04.01.2021 – 11.50 – Trieste, with its suggestive views and natural panoramas, has always been an irresistible subject for photographers, right from the infancy of this still young art having a little more than a couple of centuries.
The spectacle of the Karst, and even more so the gulf that embraces Trieste, have captured the imagination of artists; but to all this human action must be added, through the deliberate urban construction of streets and squares, which remain ‘scenic’ to this day.
The first traces of photography in Trieste date back to April 1839, when Giovanni Mollo’s shop displayed daguerreotype equipment for his visitors.
The invention of the daguerreotype – the world’s first photographic process – was presented in France that very year and met with great success.
A copper plate with a silver layer was sensitised to light with iodine vapour.
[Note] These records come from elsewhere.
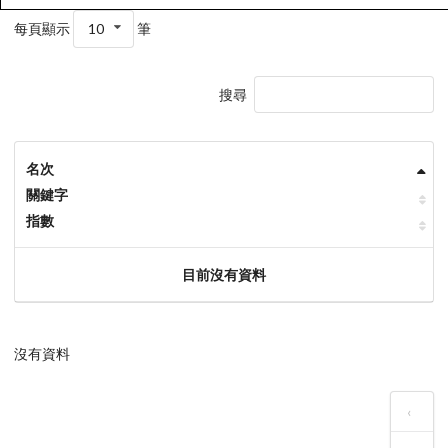
每頁顯示
10
筆
搜尋
名次
關鍵字
指數
目前沒有資料
沒有資料
‹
The development of the photo required an hour of exposure to mercury vapour followed by a final fixing.
Silver tarnished over time when exposed to light and therefore the photograph had to be stored with special care.
The use of vapour also risked poisoning the unfortunate photographer.
Italy didn’t make great use of daguerreotype photography, compared to France and England.
But Trieste was at that time part of Austria; and thanks to Austrian-German influences, the daguerreotype spread very quickly.
The son of a Triestine ‘merchant and numismatist’, Carlo Fontana, soon became interested in the technique. Today, his son Guido is remembered above all for his militancy with Garibaldi and for having become Mazzini’s secretary when he was in exile in London.
His father Carlo lived in Via Romagna 10, where he had set up a studio where he made portraits with a daguerreotype.
The first official photographs of Trieste therefore date back to the autumn of 1839; on 24 November, the liberal newspaper La Favilla described the exciting novelty of the daguerreotype, thanks to an exceptional journalist, Francesco dell’Ongaro.
He noted that “this singular and important discovery” could not fail to have “brilliant success in Trieste too, where the amenity of the contours, the serenity of the sky and the purity of the air are very suitable for such experiments, in which light is the first element”.
Carlo Fontana’s first attempts were disastrous, because “during the inspection of the apparatus, some of the fluid containers were found to be broken and the mercury scattered, with no small damage to the metal plates on which the admirable perspective was to be impressed”.
We therefore “began to despair of success”.
However, Fontana decided to try again the next day, and wonder! “Two perspectives were obtained, as beautiful and happy as we were happy to desire”.
It was truly a new and marvellous spectacle,” recalls dell’Ongaro, “when the foil already impressed by the invisible spectrum, exposed to the fumigation of mercury, began to show the image it had received. Here then are outlined “the slopes of the hill, the whitewashed houses standing out clearly from the field with microscopic precision; the most minute details of the scene appear to the naked eye, made evident and distinct by the mere gradation of chiaroscuro”.
The journalist describes it as “another Fiat Lux: in a few seconds the uniform surface of the foil came alive in a picture so complete that the most delicate steel engraving could barely imitate it”.
Like children grappling with a new toy, Fontana and his friends rushed to photograph the next day “the Borsa and the Theatre” which “surprised the most difficult and sophisticated observers”.
The journalist observes that the diffusion of the daguerreotype was only made possible thanks to “the liberality of the French government” thanks to which “this invention is no longer the privilege of a single person, but common property”.
Carlo Fontana soon turned this hobby into a job, producing daguerreotype portraits for gentle high society maidens and financiers in tailcoats. But these early daguerreotypes, flickering images of a bygone Trieste, were lost.
Seven years later, in 1846, Ferdinand Brosy came to Trieste for a short time: a Prussian living in Venice who worked as a travelling photographer with his wife and daughter, wandering between Padua, Rovigo and Verona.
For a nobleman like Fontana, the daguerreotype was a pleasant pastime, but soon photography became a real job.
The first to move in this direction were the German couple Gerothwohl & Thanner from Frankfurt.
According to an advertisement at the time, they received clients in a studio located at the Hotel de France, No. 7, third floor, from 10 a.m. to 4 p.m.
The two photographers did not produce daguerreotypes, however, but used “calotype”. This was a technique for developing images of lesser quality than the daguerreotype: the photograph was fixed on paper and there was mainly a negative with which to produce multiple images.
Photography was on its way to becoming mass market and affordable for everyone.
The German couple on the occasion promised that their works were “more acceptable to the eye than the same engravings and lithographs and can be coloured and even taken up to watercolour”.